Full Report / May 14, 2024

Clothing and footwear retailer Boot Barn (NYSE:BOOT) reported Q1 CY2024 results beating Wall Street analysts' expectations, with revenue down 8.7% year on year to $388.5 million. The company also expects next quarter's revenue to be around $403 million, coming in 1% above analysts' estimates. It made a GAAP profit of $0.96 per share, down from its profit of $1.53 per share in the same quarter last year.

Boot Barn (BOOT) Q1 CY2024 Highlights:

  • Revenue: $388.5 million vs analyst estimates of $385 million (small beat)
  • EPS: $0.96 vs analyst estimates of $0.89 (8% beat)
  • Revenue Guidance for Q2 CY2024 is $403 million at the midpoint, above analyst estimates of $398.8 million
  • Management's revenue guidance for the upcoming financial year 2025 is $1.78 billion at the midpoint, missing analyst estimates by 2.5% and implying 7% growth (vs 0.9% in FY2024)
  • Gross Margin (GAAP): 35.9%, down from 36.6% in the same quarter last year
  • Free Cash Flow was -$31.86 million compared to -$39.64 million in the same quarter last year
  • Same-Store Sales were down 5.9% year on year
  • Store Locations: 400 at quarter end, increasing by 55 over the last 12 months
  • Market Capitalization: $3.24 billion

With a strong store presence in Texas, California, Florida, and Oklahoma, Boot Barn (NYSE:BOOT) is a western-inspired apparel and footwear retailer.

Cowboy boots, western hats, jeans, and belts from brands such as Wrangler, Stetson, and Carhartt are perennially popular items. Because the western theme unifies its merchandise, Boot Barn is able to offer more breadth and depth in that style than most other general apparel retailers. The core Boot Barn customer tends to be anyone who embraces the western lifestyle, whether that’s because they’re actual ranchers or cowboys or because they simple like the aesthetic.

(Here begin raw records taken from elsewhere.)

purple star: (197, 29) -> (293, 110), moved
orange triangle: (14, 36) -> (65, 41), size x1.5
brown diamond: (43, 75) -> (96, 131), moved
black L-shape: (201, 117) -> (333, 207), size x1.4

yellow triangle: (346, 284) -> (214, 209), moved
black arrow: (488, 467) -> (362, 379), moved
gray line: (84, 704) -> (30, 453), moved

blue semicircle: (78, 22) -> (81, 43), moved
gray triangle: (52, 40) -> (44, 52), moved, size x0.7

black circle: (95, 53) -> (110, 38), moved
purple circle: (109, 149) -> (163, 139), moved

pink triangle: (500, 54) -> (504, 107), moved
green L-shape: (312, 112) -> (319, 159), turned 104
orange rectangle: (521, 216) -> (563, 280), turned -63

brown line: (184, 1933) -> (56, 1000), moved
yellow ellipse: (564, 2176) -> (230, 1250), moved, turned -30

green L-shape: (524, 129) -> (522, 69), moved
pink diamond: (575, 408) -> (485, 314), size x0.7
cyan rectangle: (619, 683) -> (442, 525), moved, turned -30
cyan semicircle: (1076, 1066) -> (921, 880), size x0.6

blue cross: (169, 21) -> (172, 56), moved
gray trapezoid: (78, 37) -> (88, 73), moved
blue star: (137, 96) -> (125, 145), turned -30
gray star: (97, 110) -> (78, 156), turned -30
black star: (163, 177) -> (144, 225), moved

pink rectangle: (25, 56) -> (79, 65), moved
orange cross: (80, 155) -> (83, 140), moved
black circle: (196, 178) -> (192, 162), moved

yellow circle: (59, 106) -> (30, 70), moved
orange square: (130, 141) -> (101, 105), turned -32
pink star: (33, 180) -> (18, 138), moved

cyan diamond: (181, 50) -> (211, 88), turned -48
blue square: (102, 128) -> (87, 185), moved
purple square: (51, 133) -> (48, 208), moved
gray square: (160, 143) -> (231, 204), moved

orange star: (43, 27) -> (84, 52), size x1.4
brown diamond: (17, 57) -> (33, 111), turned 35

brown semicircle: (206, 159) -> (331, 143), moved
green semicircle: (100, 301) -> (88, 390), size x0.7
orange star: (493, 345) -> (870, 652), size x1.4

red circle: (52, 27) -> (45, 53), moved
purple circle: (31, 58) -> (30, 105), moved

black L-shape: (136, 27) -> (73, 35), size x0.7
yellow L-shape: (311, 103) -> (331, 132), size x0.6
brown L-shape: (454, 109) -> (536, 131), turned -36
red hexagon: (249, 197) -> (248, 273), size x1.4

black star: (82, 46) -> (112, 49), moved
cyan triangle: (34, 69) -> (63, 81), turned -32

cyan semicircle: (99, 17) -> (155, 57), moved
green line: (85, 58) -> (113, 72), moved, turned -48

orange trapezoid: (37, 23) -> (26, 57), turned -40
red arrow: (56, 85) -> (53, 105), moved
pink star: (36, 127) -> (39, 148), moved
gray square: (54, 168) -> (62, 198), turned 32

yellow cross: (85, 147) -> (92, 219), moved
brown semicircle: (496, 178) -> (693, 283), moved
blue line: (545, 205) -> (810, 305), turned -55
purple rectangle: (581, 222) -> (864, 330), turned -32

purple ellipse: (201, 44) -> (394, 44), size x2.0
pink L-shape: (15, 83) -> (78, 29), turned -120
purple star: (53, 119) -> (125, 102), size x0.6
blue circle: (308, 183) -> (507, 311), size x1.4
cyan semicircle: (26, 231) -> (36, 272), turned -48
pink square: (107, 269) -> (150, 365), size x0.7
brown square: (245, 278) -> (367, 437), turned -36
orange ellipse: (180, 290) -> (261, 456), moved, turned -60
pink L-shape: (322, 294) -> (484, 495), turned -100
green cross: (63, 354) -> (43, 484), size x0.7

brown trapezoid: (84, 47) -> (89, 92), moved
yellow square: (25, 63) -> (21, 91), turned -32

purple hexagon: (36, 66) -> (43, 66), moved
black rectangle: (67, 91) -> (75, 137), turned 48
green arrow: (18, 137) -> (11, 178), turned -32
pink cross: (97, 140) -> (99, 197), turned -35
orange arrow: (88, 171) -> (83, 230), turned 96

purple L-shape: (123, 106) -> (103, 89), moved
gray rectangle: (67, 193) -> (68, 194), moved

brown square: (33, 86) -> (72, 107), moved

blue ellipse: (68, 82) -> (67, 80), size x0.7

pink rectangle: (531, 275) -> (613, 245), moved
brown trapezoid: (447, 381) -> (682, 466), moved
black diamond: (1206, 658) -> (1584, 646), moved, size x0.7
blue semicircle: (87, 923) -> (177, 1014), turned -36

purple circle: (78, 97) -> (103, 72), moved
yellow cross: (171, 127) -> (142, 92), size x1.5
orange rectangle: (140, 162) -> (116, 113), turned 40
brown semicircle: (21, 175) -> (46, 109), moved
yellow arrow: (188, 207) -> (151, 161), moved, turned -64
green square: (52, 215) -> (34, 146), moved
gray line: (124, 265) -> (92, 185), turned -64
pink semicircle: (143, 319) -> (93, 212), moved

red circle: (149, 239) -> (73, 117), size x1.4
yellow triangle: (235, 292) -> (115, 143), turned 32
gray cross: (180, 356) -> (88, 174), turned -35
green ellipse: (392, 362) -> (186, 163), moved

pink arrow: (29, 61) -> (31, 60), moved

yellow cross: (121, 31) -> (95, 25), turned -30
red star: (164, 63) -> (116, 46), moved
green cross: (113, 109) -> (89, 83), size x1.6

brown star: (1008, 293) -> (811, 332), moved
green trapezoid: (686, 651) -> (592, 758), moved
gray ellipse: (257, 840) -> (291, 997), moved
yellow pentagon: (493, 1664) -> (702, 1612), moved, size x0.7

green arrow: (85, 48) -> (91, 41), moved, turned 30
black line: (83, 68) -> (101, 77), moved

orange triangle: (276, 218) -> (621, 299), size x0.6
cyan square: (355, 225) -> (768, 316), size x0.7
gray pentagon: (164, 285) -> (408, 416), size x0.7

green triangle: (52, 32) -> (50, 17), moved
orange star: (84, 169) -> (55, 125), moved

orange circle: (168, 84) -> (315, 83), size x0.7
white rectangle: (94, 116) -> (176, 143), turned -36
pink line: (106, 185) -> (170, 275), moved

The average Boot Barn store is quite small, approximately 11,000 square feet and typically located in rural or suburban malls and shopping centers with other retailers. In addition to its physical stores, Boot Barn has an e-commerce presence that was launched in 2012. It allows the company to reach US customers who may not have access to one of its physical stores, as states such as New York, Ohio, Massachusetts, Michigan, and some others do not have a single store.

Footwear Retailer

Footwear sales–like their apparel counterparts–are driven by seasons, trends, and innovation more so than absolute need and similarly face the bigger-picture secular trend of e-commerce penetration. Footwear plays a part in societal belonging, personal expression, and occasion, and retailers selling shoes recognize this. Therefore, they aim to balance selection, competitive prices, and the latest trends to attract consumers. Unlike their apparel counterparts, footwear retailers most sell popular third-party brands (as opposed to their own exclusive brands), which could mean less exclusivity of product but more nimbleness to pivot to what’s hot.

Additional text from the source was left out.